2008 Morena Brengola
2008 Morena Brengola 

Come si sente in mezzo ai nuovi linguaggi della musica?

"Sono cosciente di rappresentare un mondo parallelo, ma non è che ho interrotto le comunicazioni col resto. Non ascolto più tante cose nuove, piuttosto riascolto e rileggo dischi e libri del passato. Un po’ per riprovare quelle sensazioni e un po’ perché, con i cambiamenti che ho avuto nel tempo, ci trovo dentro cose nuove. E, in generale, la musica nuova mi lascia un po’ freddo”.

Ha inserito nel disco una serie di vecchie foto di famiglia, tutte con quella sfumatura seppia tipica degli scatti di quel periodo. Che rapporto ha con la nostalgia?

"Io, come tutti i siciliani, ho un rapporto con la memoria quasi mitizzato. A volte penso che tutto quello che canto non sia altro che una ricerca di un mondo perduto. La mia musica è solare, ma dietro c’è sempre un fondo malinconico. Energia, sorriso, vitalità, ma è come nella musica brasiliana: tanto ritmo, ma c’è ‘la lacrima chiara sulla pelle scura’. L’unione di questi due sentimenti crea la magia. Sono un appassionato di Gesualdo Bufalino, in Argo il cieco fa diventare la memoria un sogno”.

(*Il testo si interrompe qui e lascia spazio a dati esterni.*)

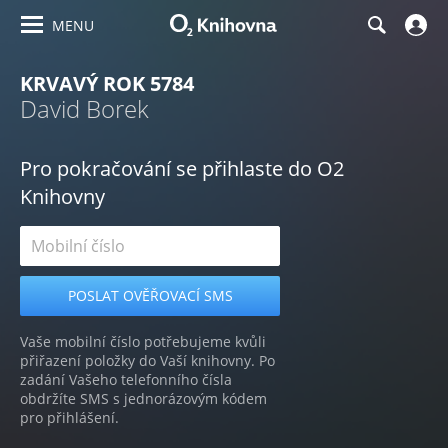
MENU
KRVAVÝ ROK 5784
David Borek
Pro pokračování se přihlaste do O2
Knihovny
Vaše mobilní číslo potřebujeme kvůli
přiřazení položky do Vaší knihovny. Po
zadání Vašeho telefonního čísla
obdržíte SMS s jednorázovým kódem
pro přihlášení.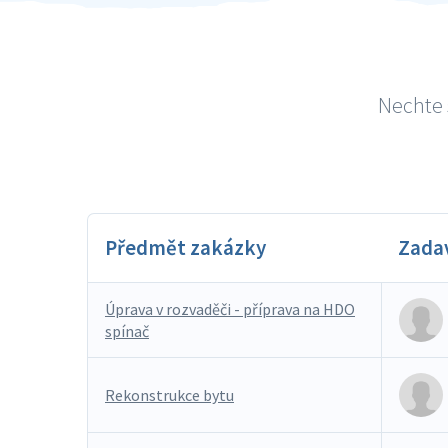
Nechte 
Předmět zakázky
Zada
Úprava v rozvaděči - příprava na HDO
spínač
Rekonstrukce bytu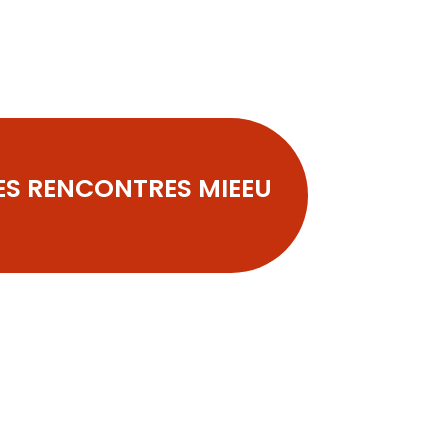
ES RENCONTRES MIEEU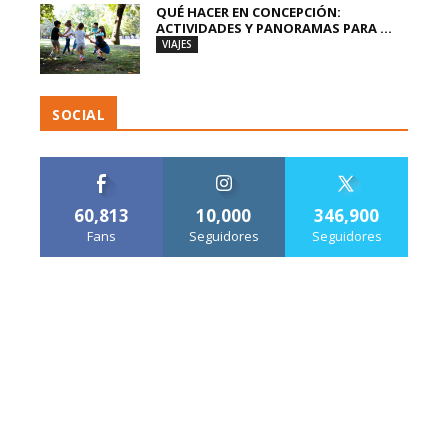
QUÉ HACER EN CONCEPCIÓN:
ACTIVIDADES Y PANORAMAS PARA ...
VIAJES
SOCIAL
60,813
10,000
346,900
Fans
Seguidores
Seguidores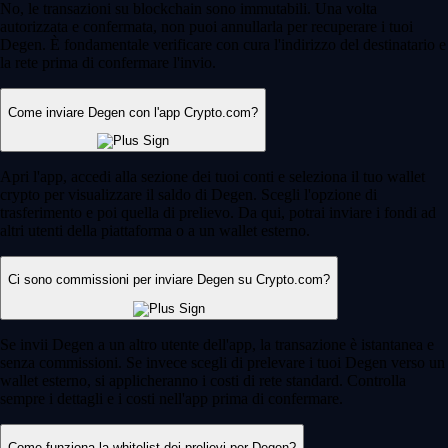
No, le transazioni su blockchain sono immutabili. Una volta
autorizzata e confermata, non puoi annullarla per recuperare i tuoi
Degen. È fondamentale verificare con cura l'indirizzo del destinatario e
la rete prima di confermare l'invio.
Come inviare Degen con l'app Crypto.com?
Apri l'app, accedi alla sezione dei tuoi conti e seleziona il tuo wallet
crypto per visualizzare il saldo di Degen. Scegli l'opzione di
trasferimento e poi quella di prelievo. Da qui, potrai inviare i fondi ad
altri utenti della piattaforma o a un wallet esterno.
Ci sono commissioni per inviare Degen su Crypto.com?
Se invii Degen a un altro utente dell'app, la transazione è istantanea e
senza commissioni. Se invece scegli di prelevare i tuoi Degen verso un
wallet esterno, si applicheranno i costi di rete standard. Controlla
sempre i dettagli e i costi nell'app prima di confermare.
Come funziona la whitelist dei prelievi per Degen?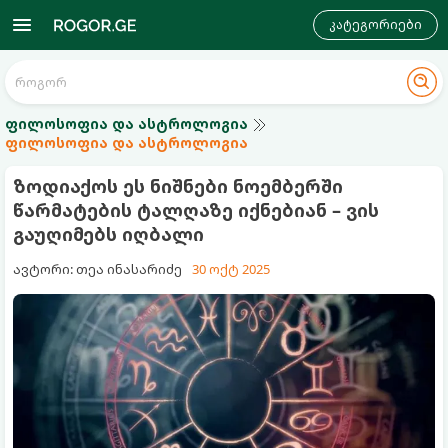
კატეგორიები
ფილოსოფია და ასტროლოგია
ფილოსოფია და ასტროლოგია
ზოდიაქოს ეს ნიშნები ნოემბერში
წარმატების ტალღაზე იქნებიან – ვის
გაუღიმებს იღბალი
ავტორი: თეა ინასარიძე
30 ოქტ 2025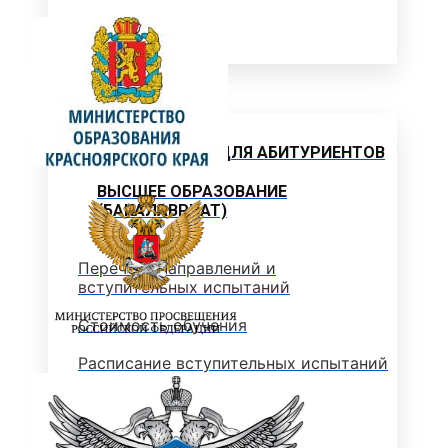
Объявления
Абитуриенту
ИНФОРМАЦИЯ ДЛЯ АБИТУРИЕНТОВ
ВЫСШЕЕ ОБРАЗОВАНИЕ
(БАКАЛАВРИАТ)
Перечень направлений и
вступительных испытаний
Стоимость обучения
Расписание вступительных испытаний
Сроки зачисления
Сроки подачи документов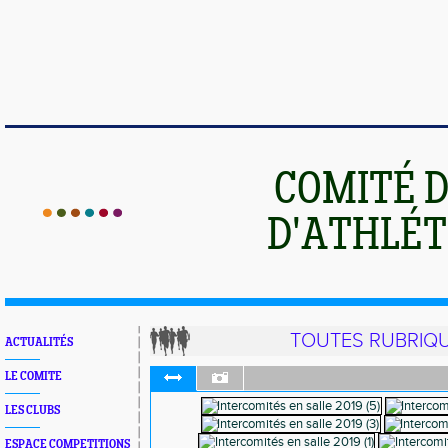
COMITÉ 
D'ATHLÉT
TOUTES RUBRIQ
ACTUALITÉS
LE COMITE
LES CLUBS
ESPACE COMPETITIONS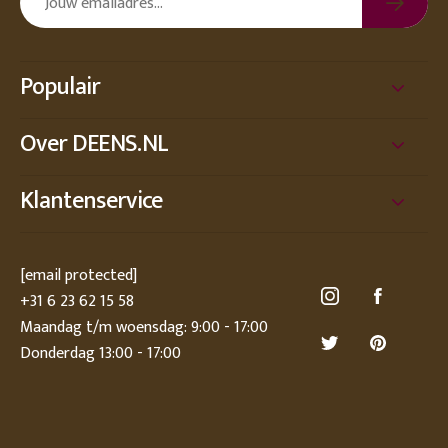
Populair
Over DEENS.NL
Klantenservice
[email protected]
+31 6 23 62 15 58
Maandag t/m woensdag: 9:00 - 17:00
Donderdag 13:00 - 17:00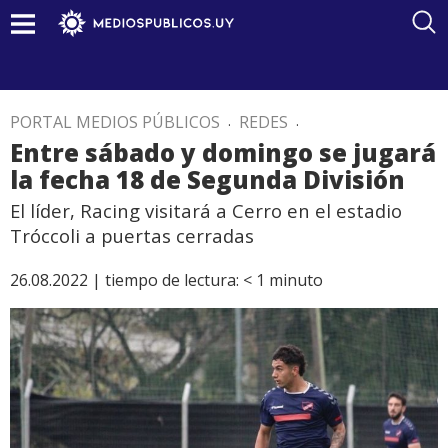
PORTAL MEDIOS PÚBLICOS
.
REDES
.
Entre sábado y domingo se jugará
la fecha 18 de Segunda División
El líder, Racing visitará a Cerro en el estadio
Tróccoli a puertas cerradas
26.08.2022 |
tiempo de lectura:
< 1
minuto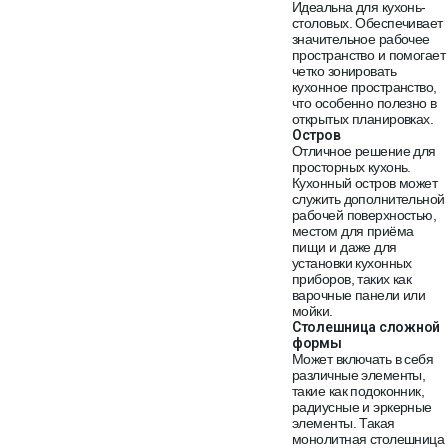
Идеальна для кухонь-
столовых. Обеспечивает
значительное рабочее
пространство и помогает
четко зонировать
кухонное пространство,
что особенно полезно в
открытых планировках.
Остров
Отличное решение для
просторных кухонь.
Кухонный остров может
служить дополнительной
рабочей поверхностью,
местом для приёма
пищи и даже для
установки кухонных
приборов, таких как
варочные панели или
мойки.
Столешница сложной
формы
Может включать в себя
различные элементы,
такие как подоконник,
радиусные и эркерные
элементы. Такая
монолитная столешница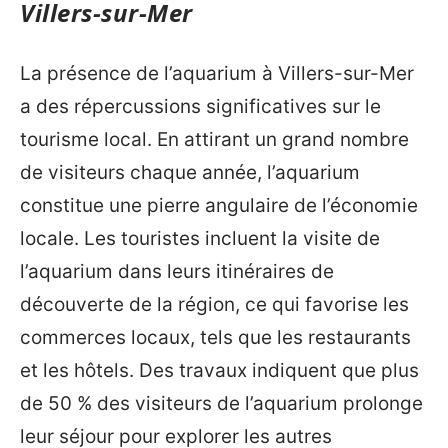
Villers-sur-Mer
La présence de l’aquarium à Villers-sur-Mer
a des répercussions significatives sur le
tourisme local. En attirant un grand nombre
de visiteurs chaque année, l’aquarium
constitue une pierre angulaire de l’économie
locale. Les touristes incluent la visite de
l’aquarium dans leurs itinéraires de
découverte de la région, ce qui favorise les
commerces locaux, tels que les restaurants
et les hôtels. Des travaux indiquent que plus
de 50 % des visiteurs de l’aquarium prolonge
leur séjour pour explorer les autres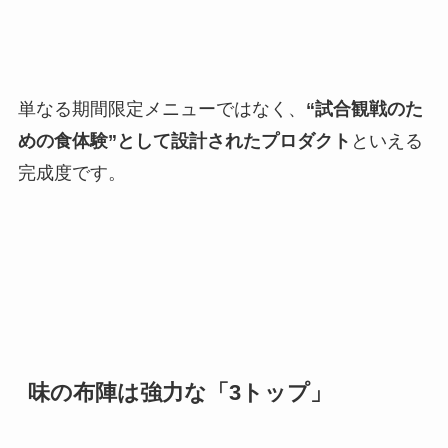
単なる期間限定メニューではなく、
“試合観戦のた
めの食体験”として設計されたプロダクト
といえる
完成度です。
味の布陣は強力な「3トップ」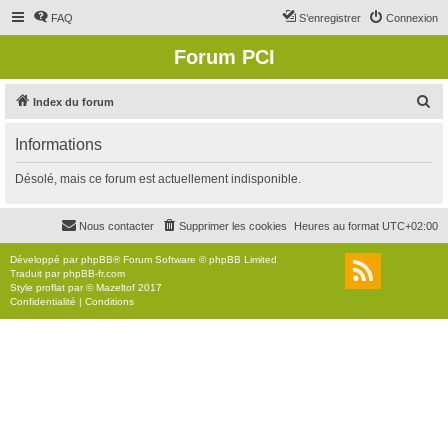
FAQ
S’enregistrer
Connexion
Forum PCI
R
Index du forum
e
Informations
c
h
Désolé, mais ce forum est actuellement indisponible.
e
r
Nous contacter
Supprimer les cookies
Heures au format
UTC+02:00
c
Développé par
phpBB
® Forum Software © phpBB Limited
h
Traduit par
phpBB-fr.com
Style
proflat
par ©
Mazeltof
2017
e
Confidentialité
|
Conditions
r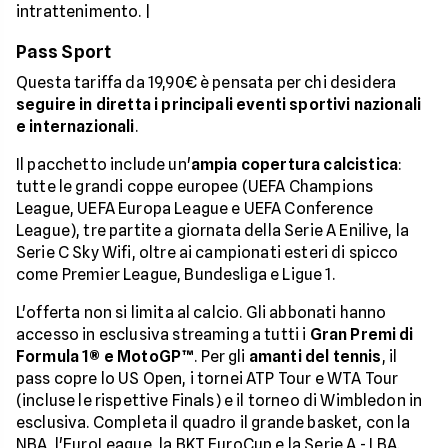
intrattenimento. |
Pass Sport
Questa tariffa da 19,90€ è pensata per chi desidera
seguire in diretta i principali eventi sportivi nazionali
e internazionali
.
Il pacchetto include un'
ampia copertura calcistica
:
tutte le grandi coppe europee (UEFA Champions
League, UEFA Europa League e UEFA Conference
League), tre partite a giornata della Serie A Enilive, la
Serie C Sky Wifi, oltre ai campionati esteri di spicco
come Premier League, Bundesliga e Ligue 1.
L'offerta non si limita al calcio. Gli abbonati hanno
accesso in esclusiva streaming a tutti i
Gran Premi di
Formula 1® e MotoGP™
. Per gli
amanti del tennis
, il
pass copre lo US Open, i tornei ATP Tour e WTA Tour
(incluse le rispettive Finals) e il torneo di Wimbledon in
esclusiva. Completa il quadro il grande basket, con la
NBA, l'EuroLeague, la BKT EuroCup e la Serie A - LBA.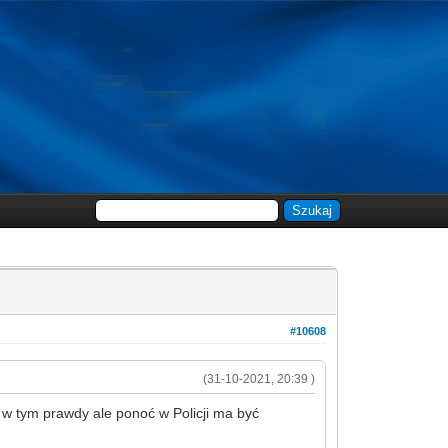
#10608
(31-10-2021, 20:39 )
 w tym prawdy ale ponoć w Policji ma być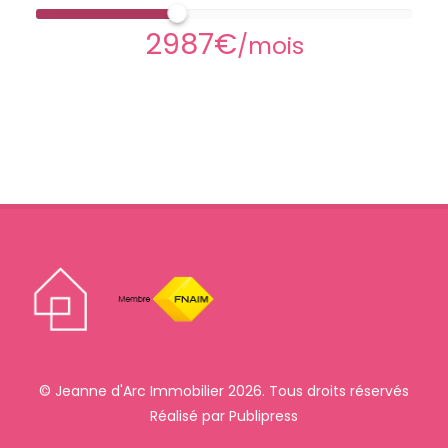
2987€
/mois
© Jeanne d'Arc Immobilier 2026. Tous droits réservés
Réalisé par
Publipress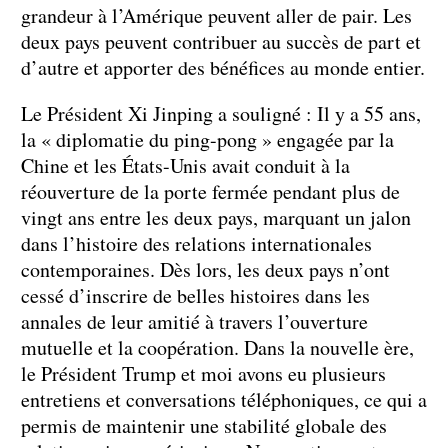
grandeur à l’Amérique peuvent aller de pair. Les
deux pays peuvent contribuer au succès de part et
d’autre et apporter des bénéfices au monde entier.
Le Président Xi Jinping a souligné : Il y a 55 ans,
la « diplomatie du ping-pong » engagée par la
Chine et les États-Unis avait conduit à la
réouverture de la porte fermée pendant plus de
vingt ans entre les deux pays, marquant un jalon
dans l’histoire des relations internationales
contemporaines. Dès lors, les deux pays n’ont
cessé d’inscrire de belles histoires dans les
annales de leur amitié à travers l’ouverture
mutuelle et la coopération. Dans la nouvelle ère,
le Président Trump et moi avons eu plusieurs
entretiens et conversations téléphoniques, ce qui a
permis de maintenir une stabilité globale des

Ha conosciuto bene Battiato. Che ricordo ha di lui? E ci sono altri colleghi, tra i tanti con cui ha collaborato, cui è rimasto particolarmente legato?

“Battiato era una persona che ti conquistava perché aveva un carisma naturale ma si divertiva a contraddire l’idea che potevi avere di lui, quello di un mistico molto austero. In realtà era un grande barzelliettere, spiritosissimo. Se tentavi di avere un contatto col suo terreno culturale si divertiva a sdrammatizzare. Con altri artisti ho trovato sempre il piacere di conoscersi. Mi sono divertito moltissimo con Bianconi, che è un altro musicista che ama collaborare. È colto, scrivere insieme è molto divertente”.

Pochi giorni fa abbiamo letto in un’intervista un giudizio un po’ duro su Amadeus, qualcosa del tipo “sappiamo che la scelta del cast di Sanremo l’ha fatta suo figlio”.

“I Sanremo di Amadeus sono stati molto giovanilisti. Ho aggiunto, in serenità, che magari il figlio potrebbe essere stato un consulente, funzionando come antenna. Solo che una fascia di cantautori italiani ha finito per soffrirne un po’. Della vecchia guardia, alla fine, c’erano solo i Ricchi e Poveri”.